• **Exercise goal**
Restate the full listing precisely as written.

• **Records shown**

══════════

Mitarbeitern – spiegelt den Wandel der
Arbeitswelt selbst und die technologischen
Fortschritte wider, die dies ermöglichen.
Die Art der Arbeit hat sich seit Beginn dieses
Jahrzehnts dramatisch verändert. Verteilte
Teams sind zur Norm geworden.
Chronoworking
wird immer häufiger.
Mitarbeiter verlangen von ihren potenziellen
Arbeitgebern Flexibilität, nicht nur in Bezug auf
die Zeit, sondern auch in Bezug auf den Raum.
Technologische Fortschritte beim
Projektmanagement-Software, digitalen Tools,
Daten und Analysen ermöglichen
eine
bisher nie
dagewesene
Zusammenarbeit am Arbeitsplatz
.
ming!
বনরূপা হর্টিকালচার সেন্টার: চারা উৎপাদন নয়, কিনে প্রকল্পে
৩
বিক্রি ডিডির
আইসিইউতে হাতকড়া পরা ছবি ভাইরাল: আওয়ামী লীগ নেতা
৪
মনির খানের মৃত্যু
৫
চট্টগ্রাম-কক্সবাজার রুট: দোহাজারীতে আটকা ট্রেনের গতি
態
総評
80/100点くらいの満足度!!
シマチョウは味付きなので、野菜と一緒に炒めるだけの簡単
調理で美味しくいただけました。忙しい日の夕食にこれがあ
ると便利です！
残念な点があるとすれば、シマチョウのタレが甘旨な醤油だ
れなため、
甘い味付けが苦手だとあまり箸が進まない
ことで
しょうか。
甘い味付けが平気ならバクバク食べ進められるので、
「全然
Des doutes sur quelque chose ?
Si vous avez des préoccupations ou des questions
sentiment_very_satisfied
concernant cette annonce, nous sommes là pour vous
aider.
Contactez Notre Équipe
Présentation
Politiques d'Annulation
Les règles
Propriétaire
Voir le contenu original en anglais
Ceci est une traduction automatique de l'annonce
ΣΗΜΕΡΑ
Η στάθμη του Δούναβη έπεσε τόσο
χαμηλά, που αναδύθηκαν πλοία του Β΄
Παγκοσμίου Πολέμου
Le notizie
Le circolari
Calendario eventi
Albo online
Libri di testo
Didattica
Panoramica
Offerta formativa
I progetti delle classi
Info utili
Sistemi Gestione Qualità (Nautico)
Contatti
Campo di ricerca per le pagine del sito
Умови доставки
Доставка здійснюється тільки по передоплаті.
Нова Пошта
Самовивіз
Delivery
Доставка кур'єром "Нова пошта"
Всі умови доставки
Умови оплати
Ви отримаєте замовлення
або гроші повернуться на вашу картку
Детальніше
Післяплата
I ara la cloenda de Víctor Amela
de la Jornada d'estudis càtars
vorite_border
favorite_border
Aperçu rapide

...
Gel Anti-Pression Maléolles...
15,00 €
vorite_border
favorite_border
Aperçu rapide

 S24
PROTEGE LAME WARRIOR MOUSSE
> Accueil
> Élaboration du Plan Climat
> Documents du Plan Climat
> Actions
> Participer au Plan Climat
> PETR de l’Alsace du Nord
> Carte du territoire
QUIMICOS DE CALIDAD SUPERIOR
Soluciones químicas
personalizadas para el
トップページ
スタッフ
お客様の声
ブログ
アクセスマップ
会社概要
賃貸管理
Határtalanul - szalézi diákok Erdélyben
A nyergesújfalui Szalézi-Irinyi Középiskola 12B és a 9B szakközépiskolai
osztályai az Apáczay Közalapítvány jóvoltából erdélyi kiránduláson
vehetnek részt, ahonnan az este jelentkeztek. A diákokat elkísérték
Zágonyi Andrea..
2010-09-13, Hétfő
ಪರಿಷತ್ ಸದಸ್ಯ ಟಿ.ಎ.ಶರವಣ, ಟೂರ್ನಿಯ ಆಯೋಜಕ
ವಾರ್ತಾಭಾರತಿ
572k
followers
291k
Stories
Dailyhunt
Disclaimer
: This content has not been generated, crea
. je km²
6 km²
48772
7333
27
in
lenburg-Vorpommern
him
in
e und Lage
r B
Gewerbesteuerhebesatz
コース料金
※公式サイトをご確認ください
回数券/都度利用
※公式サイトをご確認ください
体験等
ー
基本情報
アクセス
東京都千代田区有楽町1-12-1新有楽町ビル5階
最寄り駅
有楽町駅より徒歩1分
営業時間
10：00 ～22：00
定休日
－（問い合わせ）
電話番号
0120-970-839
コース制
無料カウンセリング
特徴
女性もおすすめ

══════════

• **The completed task**
Mitarbeitern – spiegelt den Wandel der
Arbeitswelt selbst und die technologischen
Fortschritte wider, die dies ermöglichen.
Die Art der Arbeit hat sich seit Beginn dieses
Jahrzehnts dramatisch verändert. Verteilte
Teams sind zur Norm geworden.
Chronoworking
wird immer häufiger.
Mitarbeiter verlangen von ihren potenziellen
Arbeitgebern Flexibilität, nicht nur in Bezug auf
die Zeit, sondern auch in Bezug auf den Raum.
Technologische Fortschritte beim
Projektmanagement-Software, digitalen Tools,
Daten und Analysen ermöglichen
eine
bisher nie
dagewesene
Zusammenarbeit am Arbeitsplatz
.
ming!
বনরূপা হর্টিকালচার সেন্টার: চারা উৎপাদন নয়, কিনে প্রকল্পে
৩
বিক্রি ডিডির
আইসিইউতে হাতকড়া পরা ছবি ভাইরাল: আওয়ামী লীগ নেতা
৪
মনির খানের মৃত্যু
৫
চট্টগ্রাম-কক্সবাজার রুট: দোহাজারীতে আটকা ট্রেনের গতি
態
総評
80/100点くらいの満足度!!
シマチョウは味付きなので、野菜と一緒に炒めるだけの簡単
調理で美味しくいただけました。忙しい日の夕食にこれがあ
ると便利です！
残念な点があるとすれば、シマチョウのタレが甘旨な醤油だ
れなため、
甘い味付けが苦手だとあまり箸が進まない
ことで
しょうか。
甘い味付けが平気ならバクバク食べ進められるので、
「全然
Des doutes sur quelque chose ?
Si vous avez des préoccupations ou des questions
sentiment_very_satisfied
concernant cette annonce, nous sommes là pour vous
aider.
Contactez Notre Équipe
Présentation
Politiques d'Annulation
Les règles
Propriétaire
Voir le contenu original en anglais
Ceci est une traduction automatique de l'annonce
ΣΗΜΕΡΑ
Η στάθμη του Δούναβη έπεσε τόσο
χαμηλά, που αναδύθηκαν πλοία του Β΄
Παγκοσμίου Πολέμου
Le notizie
Le circolari
Calendario eventi
Albo online
Libri di testo
Didattica
Panoramica
Offerta formativa
I progetti delle classi
Info utili
Sistemi Gestione Qualità (Nautico)
Contatti
Campo di ricerca per le pagine del sito
Умови доставки
Доставка здійснюється тільки по передоплаті.
Нова Пошта
Самовивіз
Delivery
Доставка кур'єром "Нова пошта"
Всі умови доставки
Умови оплати
Ви отримаєте замовлення
або гроші повернуться на вашу картку
Детальніше
Післяплата
I ara la cloenda de Víctor Amela
de la Jornada d'estudis càtars
vorite_border
favorite_border
Aperçu rapide

...
Gel Anti-Pression Maléolles...
15,00 €
vorite_border
favorite_border
Aperçu rapide

 S24
PROTEGE LAME WARRIOR MOUSSE
> Accueil
> Élaboration du Plan Climat
> Documents du Plan Climat
> Actions
> Participer au Plan Climat
> PETR de l’Alsace du Nord
> Carte du territoire
QUIMICOS DE CALIDAD SUPERIOR
Soluciones químicas
personalizadas para el
トップページ
スタッフ
お客様の声
ブログ
アクセスマップ
会社概要
賃貸管理
Határtalanul - szalézi diákok Erdélyben
A nyergesújfalui Szalézi-Irinyi Középiskola 12B és a 9B szakközépiskolai
osztályai az Apáczay Közalapítvány jóvoltából erdélyi kiránduláson
vehetnek részt, ahonnan az este jelentkeztek. A diákokat elkísérték
Zágonyi Andrea..
2010-09-13, Hétfő
ಪರಿಷತ್ ಸದಸ್ಯ ಟಿ.ಎ.ಶರವಣ, ಟೂರ್ನಿಯ ಆಯೋಜಕ
ವಾರ್ತಾಭಾರತಿ
572k
followers
291k
Stories
Dailyhunt
Disclaimer
: This content has not been generated, crea
. je km²
6 km²
48772
7333
27
in
lenburg-Vorpommern
him
in
e und Lage
r B
Gewerbesteuerhebesatz
コース料金
※公式サイトをご確認ください
回数券/都度利用
※公式サイトをご確認ください
体験等
ー
基本情報
アクセス
東京都千代田区有楽町1-12-1新有楽町ビル5階
最寄り駅
有楽町駅より徒歩1分
営業時間
10：00 ～22：00
定休日
－（問い合わせ）
電話番号
0120-970-839
コース制
無料カウンセリング
特徴
女性もおすすめ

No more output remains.